Feeding Update
That sounds so cold and clinical, doesn’t it? “Feeding update,” as if it’s simply medical news that I have to share. It’s not, of course, that simple. Feeding — eating — are complex activities, bound up as they are in shared history, memories, nurturing, and love. I literally tear up when I see another child my son’s age greedily stuffing Cheerios or strawberries in her mouth. I wince when my friends lovingly tell me that their child was a picky eater, too, and that Hunter will grow out of it. (If only he were just picky, I want to shout!)
He still refuses to eat. I have been taking him to occupational therapy at Children’s Healthcare (CHOA) and I have enrolled him in a state-run program called Georgia Babies Can’t Wait. (Ironically named because it takes months to get in the program.) While we haven’t had a therapy visit yet with GBCW, I am excited about starting with them because their therapists come to the home. I believe Hunter will respond much better in his natural environment. He freaks out when we step into the small, claustrophobic therapy rooms at CHOA. “Let’s go in this small room where he won’t feel so overwhelmed,” they tell me and I think, “so small he can’t get far enough away from YOU.” You see, he’s still going through that stranger anxiety phase.
In order to qualify for the GBCW program, a team of occupational and speech therapists came to the house last week (week before last? It’s all a blur) and evaluated him. He had to be moderately behind in two developmental categories or severely behind in one to qualify. As a mother, this was a gut-wrenching directive. I want him in the program, but I don’t want him developmentally behind on anything! In the end, he was perfectly normal with motor skills, speech, and all other categories except feeding, in which he did have a severe delay. He’s at 6 months on the chart (instead of 16 months). <sigh> So we qualify.
In the meantime, we took him to a pediatric G.I. to determine what’s going on with his reflux. It’s important to make sure there is no pain with eating, or no structural defects, so all we have left to work with is the behavioral issues. She ordered an upper G.I., which we had this morning. The radiologist said it looked normal. They were looking for narrowing in the esophagus or anything else that might be causing him to choke and gag when he tries table food.
So that’s where we are. He’s on the highest possible dose of Prevacid for his age/weight to control the reflux. His “insides” look fine. We have behavioral food exercises we work on in therapy and at home (called “snack therapy”). We are working on a progressive de-sensitization program. Right now, we put food on his tray and encourage him to play with it, touch it, but we never, ever, suggest he eat it. (Weeks ago, he was hysterical at the thought of even TOUCHING a pretzel. Now he will happily shove it in a cooked carrot and make a tower.) We are working up to getting him to kiss the food, then lick the food . . . beyond that, I cannot imagine.

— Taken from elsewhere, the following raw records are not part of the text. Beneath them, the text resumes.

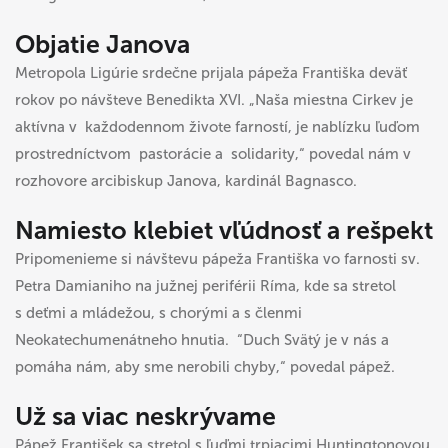
Objatie Janova
Metropola Ligúrie srdečne prijala pápeža Františka deväť
rokov po návšteve Benedikta XVI. „Naša miestna Cirkev je
aktívna v každodennom živote farností, je nablízku ľuďom
prostredníctvom pastorácie a solidarity,“ povedal nám v
rozhovore arcibiskup Janova, kardinál Bagnasco.
Namiesto klebiet vľúdnosť a rešpekt
Pripomenieme si návštevu pápeža Františka vo farnosti sv.
Petra Damianiho na južnej periférii Ríma, kde sa stretol
s deťmi a mládežou, s chorými a s členmi
Neokatechumenátneho hnutia. “Duch Svätý je v nás a
pomáha nám, aby sme nerobili chyby,“ povedal pápež.
Už sa viac neskrývame
Pápež František sa stretol s ľuďmi trpiacimi Huntingtonovou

When he’s 16 and eating me out of house and home, I will not complain. This I promise you!



–Sherean
Hi Sherean,
Marie from London here again. I’ve just read your feeding update on your little feller. It’s really positive that he’s making progress. It may seem slow at first, but progress is progress and the fact that he plays with food now is a giant leap in the right direction.
Our little boy, Rory, is 13 and a half months old now. He has come on leaps and bounds in the past two weeks. The day he turned 13 months a miracle happened: He actually started putting food in his mouth. Since then, he’s been making daily progress. He now self-feeds chunks of cheese (as opposed to being fed grated cheese), cheerios, rice cakes and all kinds of biscuits (the sweeter the biscuit, the more enthusiastic he is). He still won’t go near bread and refuses most fruit apart from bananas.
I’m feeling a lot more positive now. He said his first word (car!) the day he turned 13 months too.
The speech therapist is pleased that he is progressing. She did say, though, that he does hold the food in his mouth for an awfully long time. It is often difficult to know if his mouth is full or empty! We have been put on a course to learn Makaton just in case his speech doesn’t come on.
Best of luck with your little chap. I’ll keep you updated on Rory’s progess.
Marie
1Did you ever tried probiotics instead of prevacid? Probiotics are natural, and sometimes after taking a lot of antibiotics there is bacteria overgrowth in the intestines that can cause reflux like symptoms, taking probiotics eliminates the pain and belching and all that stuff. Talk to your doctor about it, but usually doctors want to put everyone on medicine and they don’t want to hear about natural treatment. There are probiotics formulated for children.
2Hope this will help you.
Take care and good luck, I hope he will get better. He’s so sweet!